Le immagini satellitari analizzate dagli esperti mostrano cicatrici profonde nel paesaggio: enormi strappi nella foresta, alcuni lunghi più di un chilometro, dove fino a poche settimane prima sorgeva vegetazione primaria. Migliaia di ettari risultano completamente distrutti o gravemente compromessi, privando gli oranghi di cibo, rifugi e corridoi ecologici indispensabili alla loro sopravvivenza.
Il ritrovamento che ha confermato le paure
Le prime speranze che gli animali fossero riusciti a mettersi in salvo sono state incrinate dal ritrovamento di una carcassa semi-sepolta nel fango. Operatori umanitari impegnati nella ricerca di vittime umane si sono imbattuti in quello che, secondo più esperti, è il corpo di un orango di Tapanuli trascinato a valle dalla furia delle frane.
Il cranio, incrostato di detriti, e i resti del mantello rossastro non lasciano molti dubbi. Per i conservazionisti, quel ritrovamento è diventato il simbolo di una tragedia invisibile, consumata lontano dai centri abitati ma non meno drammatica di quella umana.
Gli oranghi Tapanuli hanno un ciclo riproduttivo lentissimo: le femmine partoriscono un piccolo ogni sei-nove anni. Questo significa che anche una perdita annua dell’1% della popolazione può avviare un declino irreversibile. Le stime attuali parlano invece di una riduzione improvvisa tra il 6 e il 10% in pochissimo tempo, un dato che allarma profondamente la comunità scientifica internazionale.
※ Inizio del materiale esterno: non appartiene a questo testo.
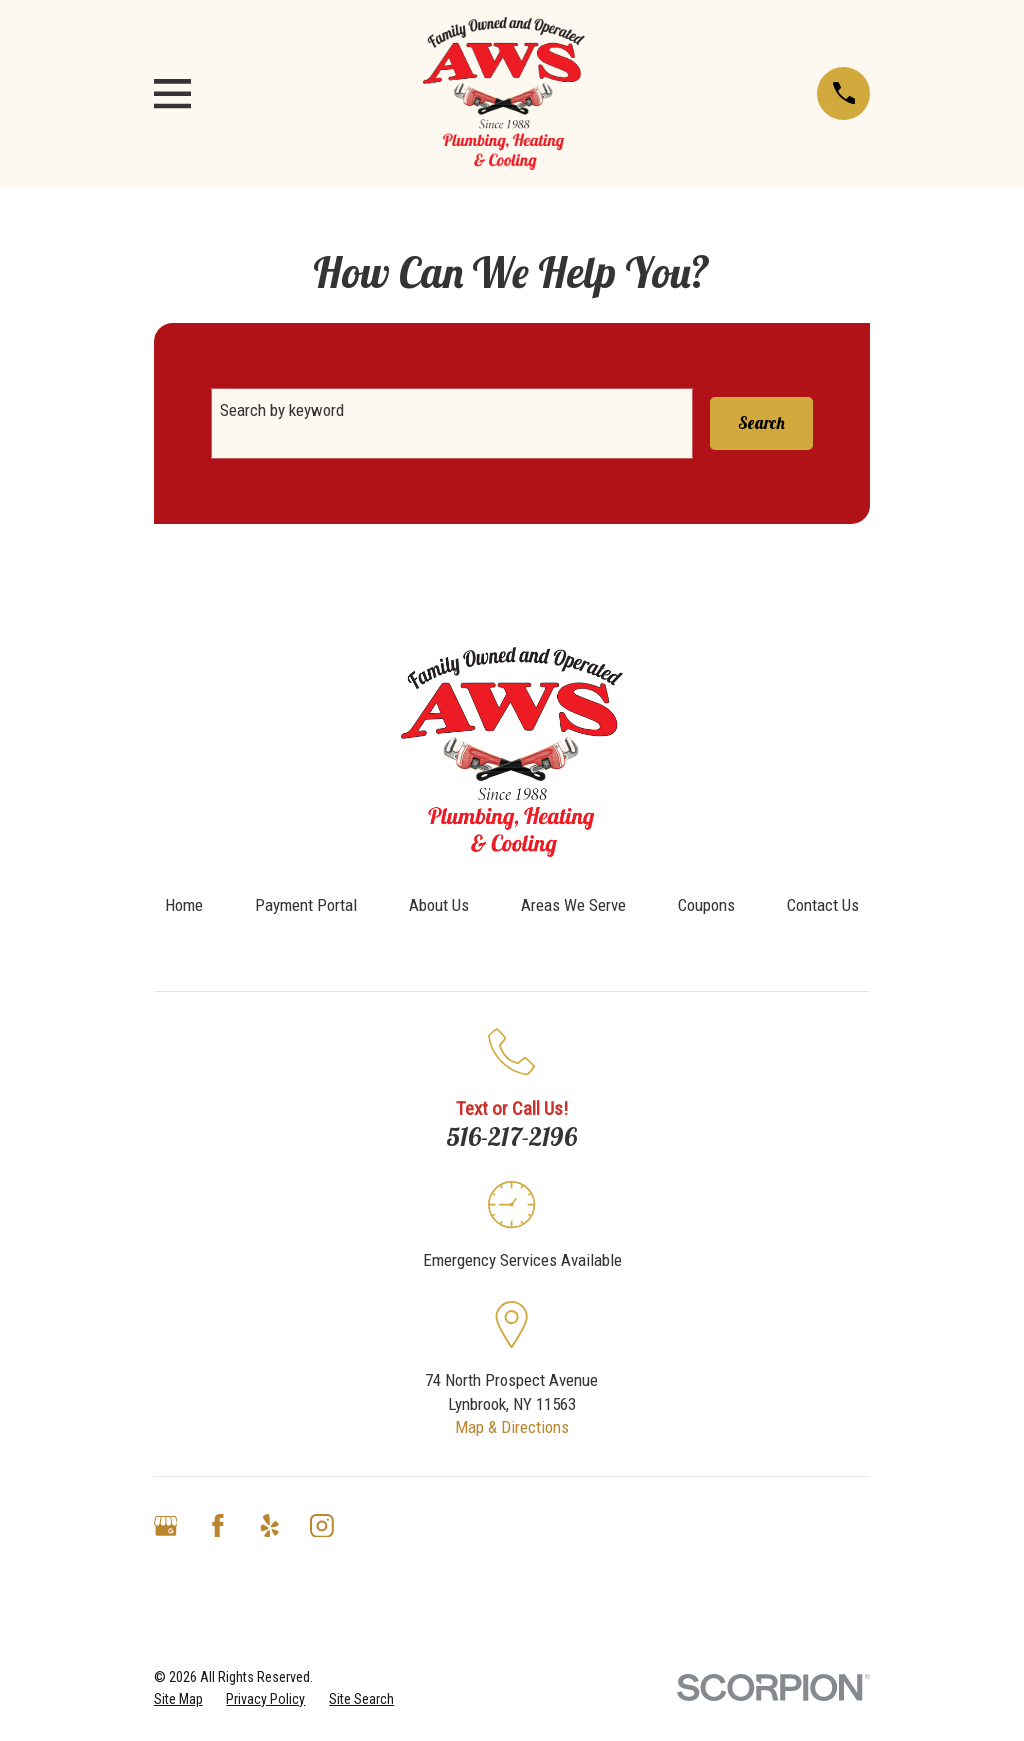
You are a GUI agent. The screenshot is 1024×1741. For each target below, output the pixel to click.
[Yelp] (270, 1526)
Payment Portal (306, 905)
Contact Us (823, 905)
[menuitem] (178, 1700)
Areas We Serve (573, 905)
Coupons (706, 905)
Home (184, 905)
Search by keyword (282, 410)
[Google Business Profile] (166, 1526)
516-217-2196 (511, 1136)
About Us (439, 905)
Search (761, 422)
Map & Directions (512, 1427)
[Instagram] (322, 1526)
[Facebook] (218, 1526)
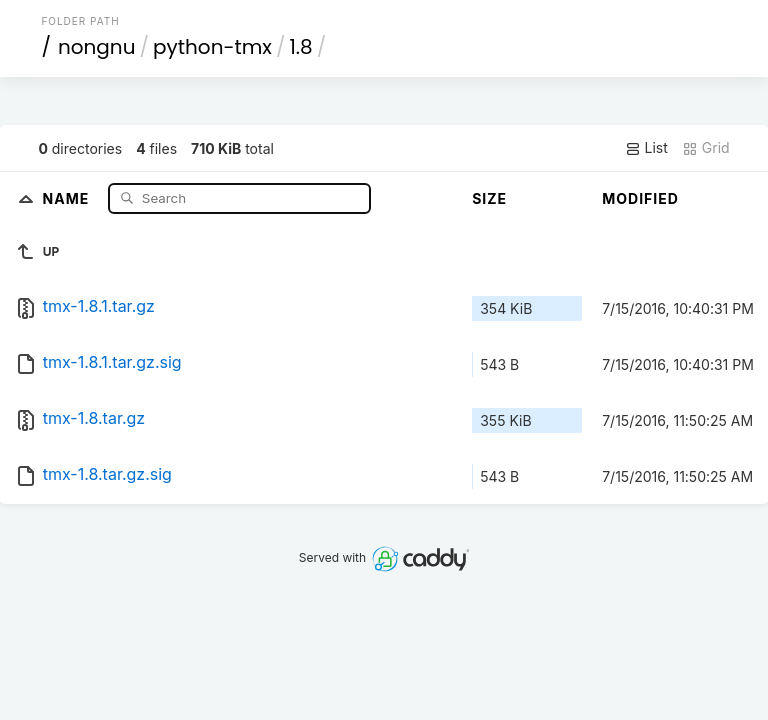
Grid (706, 148)
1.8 (300, 47)
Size (489, 198)
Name (68, 197)
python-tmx (212, 47)
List (646, 148)
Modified (640, 198)
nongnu (97, 47)
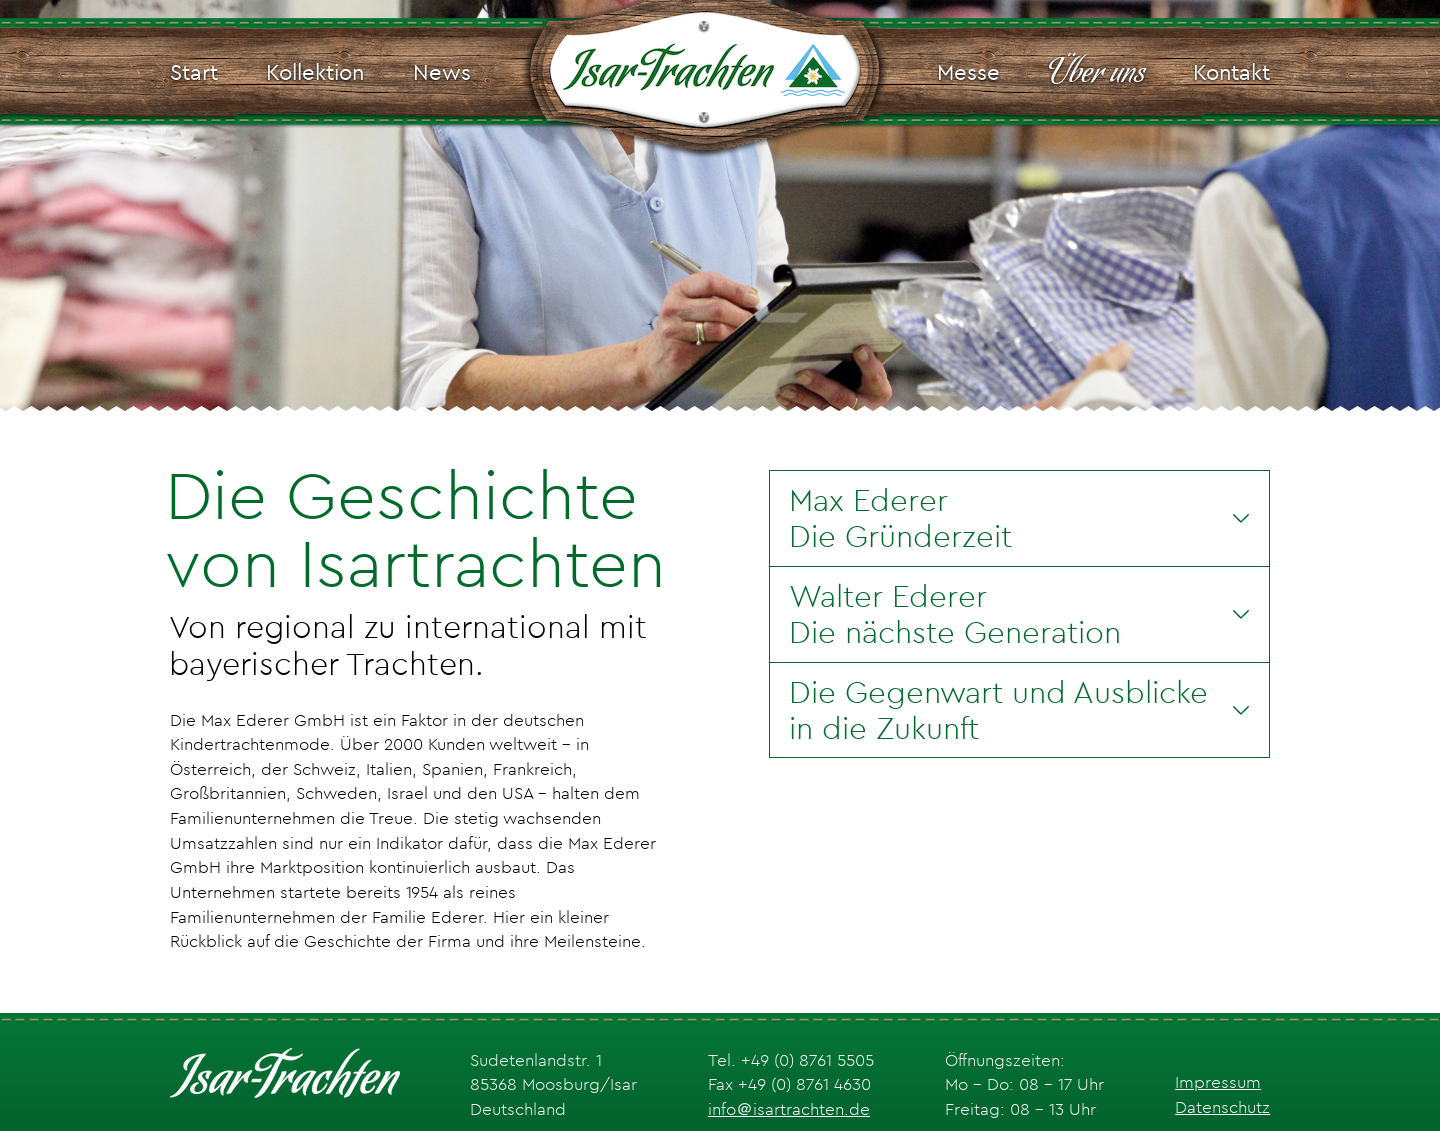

A rendere la situazione ancora più critica è il fatto che i sopravvissuti potrebbero trovarsi ora in habitat frammentati, più esposti alla fame, al bracconaggio e al contatto con l’uomo.
Il comportamento dell’orango di Tapanuli e il limite dell’istinto
Alcuni abitanti locali sostengono che i primati abbiano un istinto capace di anticipare il pericolo. Ma secondo i primatologi, in condizioni normali gli oranghi reagiscono alle piogge intense restando sugli alberi e attendendo che il temporale passi. Questa volta, però, la pioggia non è stata il problema principale: quando l’acqua si è fermata, il terreno stesso era già crollato.
Pendii interi sono scivolati a valle, trascinando con sé alberi secolari e tutto ciò che vi si trovava sopra. In uno scenario simile, neppure la forza e l’agilità di una grande scimmia possono fare la differenza.
La tragedia degli oranghi Tapanuli si inserisce in un contesto più ampio. Le stesse inondazioni hanno causato centinaia di vittime umane e colpito duramente altre specie in pericolo critico, come elefanti, tigri e rinoceronti di Sumatra. È la dimostrazione di come il cambiamento climatico, combinato alla pressione umana sugli ecosistemi, possa produrre effetti a cascata devastanti.
Gli scienziati avvertono: eventi estremi di questa portata non sono più eccezioni, ma rischiano di diventare la norma. E per specie già sull’orlo dell’estinzione, ogni nuova tempesta può essere l’ultima.
La corsa contro il tempo
Ora l’attenzione si concentra sul recupero e sulla protezione di ciò che resta. Centri di ricerca storici, come quello di Ketambe, sono stati gravemente danneggiati e dovranno essere ricostruiti per continuare il lavoro di monitoraggio e conservazione. Ma senza un impegno concreto per proteggere l’habitat e ridurre le pressioni industriali, avvertono gli esperti, ogni sforzo rischia di essere vano.
Per l’orango di Tapanuli, il tempo non è solo una risorsa: è l’ultima possibilità di sopravvivere.